## What is needed:
Please count the lines in the records below that include the word "white" and report only the total.

[Start of section]

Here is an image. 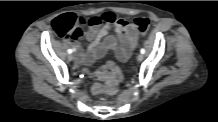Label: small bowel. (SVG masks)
I'll use <instances>...</instances> for the list:
<instances>
[{
  "instance_id": "1",
  "label": "small bowel",
  "mask_w": 218,
  "mask_h": 122,
  "mask_svg": "<svg viewBox=\"0 0 218 122\" xmlns=\"http://www.w3.org/2000/svg\"><path fill=\"white\" fill-rule=\"evenodd\" d=\"M79 19L86 26L85 37L90 42L87 51L83 52L82 45L73 40L72 45L79 63L90 65L110 50L114 51L120 61H126L130 57L138 38L134 24L118 19L116 12H105L89 19L79 16ZM110 28H113L115 35H109Z\"/></svg>"
}]
</instances>
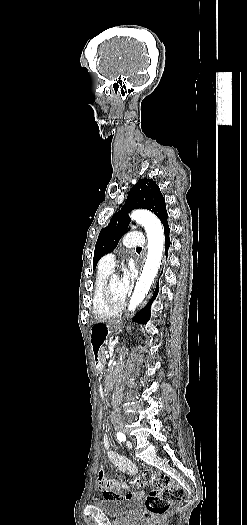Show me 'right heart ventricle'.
Here are the masks:
<instances>
[{
	"label": "right heart ventricle",
	"mask_w": 247,
	"mask_h": 525,
	"mask_svg": "<svg viewBox=\"0 0 247 525\" xmlns=\"http://www.w3.org/2000/svg\"><path fill=\"white\" fill-rule=\"evenodd\" d=\"M107 256H104L100 261L96 285L92 295V306L94 317H114V311L103 303L100 295V288L113 273L112 265H106Z\"/></svg>",
	"instance_id": "1"
}]
</instances>
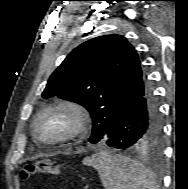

[End of section]

## Answer to the problem:
2